Estigmas sociais ao longo da história
Exemplos não faltam quando o assunto é doenças que foram e ainda são associadas a determinados grupos sociais. Durante a pandemia de HIV, nos anos 80, parte da mídia brasileira se referia ao vírus como ‘peste-gay.’ A expressão sumiu com o tempo, mas os danos seguem até hoje, quando ainda há quem acredite que a doença atinge apenas pessoas da comunidade LGBTQ+.
“Outro caso foi o da Influenza, que ficou conhecida na Primeira Guerra Mundial como ‘gripe espanhola’. Por causa da expressão, pensava-se que a doença atingia apenas a Espanha, o que depois se mostrou uma inverdade”, comenta a médica infectologista Maria Paula Mourão.
O exemplo citado pela especialista mostra ainda outro risco de se associar doenças a locais específicos. A crença de que a enfermidade atinge apenas aquela região.
“Na ciência, a gente evita dizer que uma doença é de ‘tal’ região, porque sabemos ser questão de tempo para que ela se espalhe para outros lugares. Hoje todo mundo comenta sobre a variante P1, encontrada no Amazonas, mas ela já está presente em oito países”, afirma a médica.
A forma correta de se referir à nova cepa
Além da expressão ‘variante amazonense’, termos como ‘P1 Amazonas” também podem reforçar estigmas sociais. Para evitar essas opções consideradas inadequadas, você pode utilizar ‘variante P1’, que é a forma adotada pela ciência. Se quiser se referir ao AM, pode dizer ainda ‘variante P1, com o primeiro caso registrado no Amazonas’.

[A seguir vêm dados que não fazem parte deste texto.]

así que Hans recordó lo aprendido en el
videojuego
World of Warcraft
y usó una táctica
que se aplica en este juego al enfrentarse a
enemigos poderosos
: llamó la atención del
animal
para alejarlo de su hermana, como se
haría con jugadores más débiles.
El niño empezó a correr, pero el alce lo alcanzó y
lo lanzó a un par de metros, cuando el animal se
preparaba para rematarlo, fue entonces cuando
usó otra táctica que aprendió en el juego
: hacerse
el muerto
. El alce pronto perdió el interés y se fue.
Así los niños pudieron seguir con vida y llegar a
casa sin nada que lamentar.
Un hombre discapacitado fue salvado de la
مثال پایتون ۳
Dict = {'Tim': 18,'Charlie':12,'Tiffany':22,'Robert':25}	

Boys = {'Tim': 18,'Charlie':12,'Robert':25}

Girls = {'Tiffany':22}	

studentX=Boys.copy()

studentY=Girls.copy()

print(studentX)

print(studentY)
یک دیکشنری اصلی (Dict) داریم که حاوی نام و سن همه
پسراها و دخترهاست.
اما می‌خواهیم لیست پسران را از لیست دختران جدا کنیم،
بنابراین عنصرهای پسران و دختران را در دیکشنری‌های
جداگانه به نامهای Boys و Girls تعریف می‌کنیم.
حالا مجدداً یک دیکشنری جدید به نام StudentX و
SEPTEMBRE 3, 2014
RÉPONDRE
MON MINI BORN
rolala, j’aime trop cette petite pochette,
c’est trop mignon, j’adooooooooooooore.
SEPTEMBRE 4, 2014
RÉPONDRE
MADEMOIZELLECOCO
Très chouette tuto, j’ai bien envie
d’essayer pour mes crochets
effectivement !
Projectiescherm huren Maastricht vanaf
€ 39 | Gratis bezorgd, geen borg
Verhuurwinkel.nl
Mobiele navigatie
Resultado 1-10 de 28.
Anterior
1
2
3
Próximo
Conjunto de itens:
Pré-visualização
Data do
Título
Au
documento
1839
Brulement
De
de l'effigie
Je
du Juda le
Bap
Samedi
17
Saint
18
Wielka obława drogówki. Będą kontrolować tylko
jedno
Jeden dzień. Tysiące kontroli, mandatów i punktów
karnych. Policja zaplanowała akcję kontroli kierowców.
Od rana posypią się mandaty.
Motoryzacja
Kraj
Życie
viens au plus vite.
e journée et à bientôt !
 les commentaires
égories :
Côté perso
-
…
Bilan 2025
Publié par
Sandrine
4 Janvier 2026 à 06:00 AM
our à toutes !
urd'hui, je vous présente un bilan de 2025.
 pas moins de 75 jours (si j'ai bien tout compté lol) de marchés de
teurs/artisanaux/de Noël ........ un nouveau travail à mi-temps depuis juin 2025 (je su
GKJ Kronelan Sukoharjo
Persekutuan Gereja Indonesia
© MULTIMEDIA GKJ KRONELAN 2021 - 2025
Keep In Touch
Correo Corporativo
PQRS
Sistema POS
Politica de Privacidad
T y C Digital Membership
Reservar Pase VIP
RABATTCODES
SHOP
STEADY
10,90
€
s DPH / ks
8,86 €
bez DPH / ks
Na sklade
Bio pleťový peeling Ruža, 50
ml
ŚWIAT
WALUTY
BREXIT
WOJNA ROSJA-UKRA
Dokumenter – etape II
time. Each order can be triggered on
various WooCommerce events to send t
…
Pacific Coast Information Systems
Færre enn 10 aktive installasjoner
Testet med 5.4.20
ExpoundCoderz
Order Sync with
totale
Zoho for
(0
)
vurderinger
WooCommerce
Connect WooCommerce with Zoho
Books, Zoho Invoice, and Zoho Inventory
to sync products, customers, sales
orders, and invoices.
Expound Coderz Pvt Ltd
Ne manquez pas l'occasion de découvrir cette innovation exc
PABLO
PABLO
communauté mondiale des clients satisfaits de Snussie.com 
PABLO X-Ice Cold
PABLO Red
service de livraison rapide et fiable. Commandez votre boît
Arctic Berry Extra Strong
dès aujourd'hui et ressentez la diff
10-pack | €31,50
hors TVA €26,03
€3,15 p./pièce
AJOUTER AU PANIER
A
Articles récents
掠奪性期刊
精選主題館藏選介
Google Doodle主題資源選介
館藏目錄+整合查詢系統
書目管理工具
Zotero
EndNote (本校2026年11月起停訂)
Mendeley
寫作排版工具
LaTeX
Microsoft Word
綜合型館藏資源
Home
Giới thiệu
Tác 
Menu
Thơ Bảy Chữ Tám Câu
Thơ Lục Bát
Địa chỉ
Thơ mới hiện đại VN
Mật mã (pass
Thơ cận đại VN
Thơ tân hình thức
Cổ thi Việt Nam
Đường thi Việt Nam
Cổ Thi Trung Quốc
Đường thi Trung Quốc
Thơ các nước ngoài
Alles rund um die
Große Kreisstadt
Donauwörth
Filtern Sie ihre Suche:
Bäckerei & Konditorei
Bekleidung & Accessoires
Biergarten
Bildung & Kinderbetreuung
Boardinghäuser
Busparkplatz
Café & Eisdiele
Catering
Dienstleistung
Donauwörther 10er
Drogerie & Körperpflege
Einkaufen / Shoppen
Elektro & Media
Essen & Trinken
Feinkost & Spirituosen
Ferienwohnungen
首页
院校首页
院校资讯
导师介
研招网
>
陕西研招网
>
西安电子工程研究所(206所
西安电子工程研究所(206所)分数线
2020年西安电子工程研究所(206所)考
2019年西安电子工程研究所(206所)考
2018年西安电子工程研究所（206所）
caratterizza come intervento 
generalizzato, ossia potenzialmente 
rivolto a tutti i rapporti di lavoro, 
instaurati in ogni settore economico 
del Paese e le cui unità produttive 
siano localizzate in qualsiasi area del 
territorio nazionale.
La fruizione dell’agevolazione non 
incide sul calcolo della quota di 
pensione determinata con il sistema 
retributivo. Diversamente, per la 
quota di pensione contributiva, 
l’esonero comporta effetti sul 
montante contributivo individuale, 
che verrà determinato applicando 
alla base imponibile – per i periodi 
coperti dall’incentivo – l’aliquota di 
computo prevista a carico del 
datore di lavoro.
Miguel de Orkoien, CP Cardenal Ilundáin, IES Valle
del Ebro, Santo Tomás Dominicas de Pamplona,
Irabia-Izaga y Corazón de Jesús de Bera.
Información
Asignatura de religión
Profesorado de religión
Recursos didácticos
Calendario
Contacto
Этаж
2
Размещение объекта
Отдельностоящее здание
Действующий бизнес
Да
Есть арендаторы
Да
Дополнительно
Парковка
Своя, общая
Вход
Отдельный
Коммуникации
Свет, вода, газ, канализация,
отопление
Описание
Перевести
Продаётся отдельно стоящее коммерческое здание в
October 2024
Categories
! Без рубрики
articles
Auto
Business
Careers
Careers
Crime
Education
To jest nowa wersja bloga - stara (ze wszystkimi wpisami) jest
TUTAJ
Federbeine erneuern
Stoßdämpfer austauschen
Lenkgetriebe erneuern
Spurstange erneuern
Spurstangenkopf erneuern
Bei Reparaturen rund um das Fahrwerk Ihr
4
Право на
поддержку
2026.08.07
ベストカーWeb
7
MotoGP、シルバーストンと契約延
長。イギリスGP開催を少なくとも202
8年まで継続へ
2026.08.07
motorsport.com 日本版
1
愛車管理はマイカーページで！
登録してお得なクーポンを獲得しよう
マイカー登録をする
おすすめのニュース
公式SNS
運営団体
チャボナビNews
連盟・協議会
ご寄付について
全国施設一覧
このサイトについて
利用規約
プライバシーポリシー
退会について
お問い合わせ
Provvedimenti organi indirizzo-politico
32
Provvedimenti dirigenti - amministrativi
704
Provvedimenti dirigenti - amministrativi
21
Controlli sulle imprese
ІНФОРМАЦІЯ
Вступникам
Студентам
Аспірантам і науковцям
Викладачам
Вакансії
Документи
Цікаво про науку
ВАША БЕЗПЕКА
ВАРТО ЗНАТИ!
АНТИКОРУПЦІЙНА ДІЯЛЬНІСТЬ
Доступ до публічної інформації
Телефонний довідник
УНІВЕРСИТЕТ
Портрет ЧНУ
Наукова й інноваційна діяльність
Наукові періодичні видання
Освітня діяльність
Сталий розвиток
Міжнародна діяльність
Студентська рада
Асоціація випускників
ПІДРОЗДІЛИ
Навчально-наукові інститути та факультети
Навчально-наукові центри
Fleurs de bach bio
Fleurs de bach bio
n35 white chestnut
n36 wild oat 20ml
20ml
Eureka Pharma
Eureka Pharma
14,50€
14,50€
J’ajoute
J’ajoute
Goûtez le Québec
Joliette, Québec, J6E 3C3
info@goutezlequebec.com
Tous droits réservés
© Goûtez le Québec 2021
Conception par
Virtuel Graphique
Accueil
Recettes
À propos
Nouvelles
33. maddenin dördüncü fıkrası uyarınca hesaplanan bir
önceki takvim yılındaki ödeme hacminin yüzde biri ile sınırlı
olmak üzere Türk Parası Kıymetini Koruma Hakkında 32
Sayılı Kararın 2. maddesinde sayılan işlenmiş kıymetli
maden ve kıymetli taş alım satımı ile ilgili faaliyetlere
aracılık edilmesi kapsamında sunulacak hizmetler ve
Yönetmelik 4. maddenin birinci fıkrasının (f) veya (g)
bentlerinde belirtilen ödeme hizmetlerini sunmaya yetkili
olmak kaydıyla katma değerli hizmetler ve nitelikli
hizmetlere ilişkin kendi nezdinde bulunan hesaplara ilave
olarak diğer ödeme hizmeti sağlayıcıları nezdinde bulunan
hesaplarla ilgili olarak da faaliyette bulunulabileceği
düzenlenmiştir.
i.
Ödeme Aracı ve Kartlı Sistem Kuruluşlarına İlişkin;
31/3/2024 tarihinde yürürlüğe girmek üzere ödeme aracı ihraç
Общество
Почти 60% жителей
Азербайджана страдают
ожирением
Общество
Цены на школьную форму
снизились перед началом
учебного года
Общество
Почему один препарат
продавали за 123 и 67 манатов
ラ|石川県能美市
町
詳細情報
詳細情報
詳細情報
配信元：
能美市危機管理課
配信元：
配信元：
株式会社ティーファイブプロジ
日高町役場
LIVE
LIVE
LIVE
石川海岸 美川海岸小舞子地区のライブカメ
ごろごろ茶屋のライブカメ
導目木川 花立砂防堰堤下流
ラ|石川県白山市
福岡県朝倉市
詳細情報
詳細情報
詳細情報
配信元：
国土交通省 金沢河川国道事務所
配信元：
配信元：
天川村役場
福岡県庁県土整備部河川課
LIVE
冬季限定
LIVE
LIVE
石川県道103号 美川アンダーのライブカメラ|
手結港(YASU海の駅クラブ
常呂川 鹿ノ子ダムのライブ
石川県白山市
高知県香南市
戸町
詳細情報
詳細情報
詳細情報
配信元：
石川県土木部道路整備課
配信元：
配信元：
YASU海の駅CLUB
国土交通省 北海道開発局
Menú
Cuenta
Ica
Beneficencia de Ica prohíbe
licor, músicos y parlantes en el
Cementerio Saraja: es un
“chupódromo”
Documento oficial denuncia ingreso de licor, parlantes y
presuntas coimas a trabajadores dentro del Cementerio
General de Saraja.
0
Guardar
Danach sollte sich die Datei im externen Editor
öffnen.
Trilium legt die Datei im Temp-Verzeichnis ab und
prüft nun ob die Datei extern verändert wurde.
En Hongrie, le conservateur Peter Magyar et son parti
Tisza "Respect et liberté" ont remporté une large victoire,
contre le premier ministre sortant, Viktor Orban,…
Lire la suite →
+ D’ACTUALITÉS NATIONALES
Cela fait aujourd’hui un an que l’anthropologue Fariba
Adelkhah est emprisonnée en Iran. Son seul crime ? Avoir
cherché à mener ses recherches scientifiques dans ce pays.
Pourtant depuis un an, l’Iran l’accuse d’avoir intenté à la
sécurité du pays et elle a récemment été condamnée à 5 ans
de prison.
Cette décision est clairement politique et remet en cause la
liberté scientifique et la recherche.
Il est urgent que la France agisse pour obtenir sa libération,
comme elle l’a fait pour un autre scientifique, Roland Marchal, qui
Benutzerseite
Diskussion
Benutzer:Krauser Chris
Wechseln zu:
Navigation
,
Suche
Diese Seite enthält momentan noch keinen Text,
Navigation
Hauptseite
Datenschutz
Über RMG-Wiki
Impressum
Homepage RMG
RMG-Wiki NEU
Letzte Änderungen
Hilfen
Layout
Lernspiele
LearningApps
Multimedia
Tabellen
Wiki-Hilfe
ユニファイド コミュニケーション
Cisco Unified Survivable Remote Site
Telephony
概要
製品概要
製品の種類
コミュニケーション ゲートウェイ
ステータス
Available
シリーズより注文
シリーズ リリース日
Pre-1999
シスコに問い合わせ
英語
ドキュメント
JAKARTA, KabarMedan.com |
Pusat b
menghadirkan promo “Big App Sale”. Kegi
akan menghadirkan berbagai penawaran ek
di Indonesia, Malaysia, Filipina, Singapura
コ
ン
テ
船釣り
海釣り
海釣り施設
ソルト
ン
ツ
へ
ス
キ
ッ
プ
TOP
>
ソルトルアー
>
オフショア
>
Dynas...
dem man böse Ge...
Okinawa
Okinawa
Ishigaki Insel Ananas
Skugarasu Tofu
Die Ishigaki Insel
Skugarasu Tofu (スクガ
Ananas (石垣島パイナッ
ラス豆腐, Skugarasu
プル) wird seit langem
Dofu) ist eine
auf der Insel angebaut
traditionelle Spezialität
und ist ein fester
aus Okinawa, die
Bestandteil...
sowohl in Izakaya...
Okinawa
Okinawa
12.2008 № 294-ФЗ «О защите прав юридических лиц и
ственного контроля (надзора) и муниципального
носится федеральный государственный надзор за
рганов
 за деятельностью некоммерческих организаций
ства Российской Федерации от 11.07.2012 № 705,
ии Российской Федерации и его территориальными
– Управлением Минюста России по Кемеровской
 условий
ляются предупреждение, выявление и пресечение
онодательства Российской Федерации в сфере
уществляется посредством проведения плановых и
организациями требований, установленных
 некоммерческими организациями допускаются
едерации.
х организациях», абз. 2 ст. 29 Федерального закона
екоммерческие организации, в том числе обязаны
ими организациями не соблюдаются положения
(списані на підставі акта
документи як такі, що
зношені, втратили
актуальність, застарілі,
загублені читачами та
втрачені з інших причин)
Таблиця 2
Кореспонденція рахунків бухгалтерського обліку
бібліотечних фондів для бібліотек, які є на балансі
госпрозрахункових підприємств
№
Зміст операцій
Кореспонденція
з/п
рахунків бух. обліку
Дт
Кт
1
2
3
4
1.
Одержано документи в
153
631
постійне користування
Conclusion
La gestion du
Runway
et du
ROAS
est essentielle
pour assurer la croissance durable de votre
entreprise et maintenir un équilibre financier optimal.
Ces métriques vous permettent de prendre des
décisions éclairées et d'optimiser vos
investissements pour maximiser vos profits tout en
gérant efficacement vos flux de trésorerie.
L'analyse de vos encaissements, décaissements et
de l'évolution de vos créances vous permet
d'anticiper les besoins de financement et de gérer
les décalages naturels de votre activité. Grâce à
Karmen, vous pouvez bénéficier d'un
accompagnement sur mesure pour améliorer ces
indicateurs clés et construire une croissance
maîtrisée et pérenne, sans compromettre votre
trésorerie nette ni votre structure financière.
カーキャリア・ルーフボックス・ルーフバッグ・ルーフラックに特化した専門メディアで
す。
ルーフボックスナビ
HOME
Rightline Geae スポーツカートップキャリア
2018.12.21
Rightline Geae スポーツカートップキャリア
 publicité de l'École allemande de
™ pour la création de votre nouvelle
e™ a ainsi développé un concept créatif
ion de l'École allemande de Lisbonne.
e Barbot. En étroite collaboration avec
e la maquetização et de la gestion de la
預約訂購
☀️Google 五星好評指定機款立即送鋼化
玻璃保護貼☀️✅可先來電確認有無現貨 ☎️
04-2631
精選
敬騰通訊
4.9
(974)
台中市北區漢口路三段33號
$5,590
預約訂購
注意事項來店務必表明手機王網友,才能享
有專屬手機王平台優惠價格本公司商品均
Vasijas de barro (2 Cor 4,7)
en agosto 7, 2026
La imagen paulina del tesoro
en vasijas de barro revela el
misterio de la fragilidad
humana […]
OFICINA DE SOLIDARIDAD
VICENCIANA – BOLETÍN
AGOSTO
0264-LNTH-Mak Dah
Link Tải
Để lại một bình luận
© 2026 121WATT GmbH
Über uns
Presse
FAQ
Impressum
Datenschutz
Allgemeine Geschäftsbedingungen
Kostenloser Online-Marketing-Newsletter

“Assim como há práticas consolidadas pela imprensa no tratamento da notícia de suicídio, por exemplo, é preciso que o jornalismo encontre a boa prática informativa sem ajudar a ampliar os estigmas enquanto informa”, comenta o doutor em Linguística, sobre os casos de jornalistas que utilizaram o termo incorreto.
Meios de prevenção não mudaram
Apesar das inúmeras variantes encontradas ao redor do mundo, a médica infectologista ressalta a importância dos meios de prevenção conhecidos contra o coronavírus.
“A despeito das novas linhagens, nenhuma delas tornou o vírus mais resistente ao uso das máscaras, medidas de higiene ou distanciamento social. Então essas são as medidas que precisamos nos concentrar nesse momento para que possamos diminuir a mutação de novas variantes, para avançarmos com o plano de imunização”, afirma a especialista.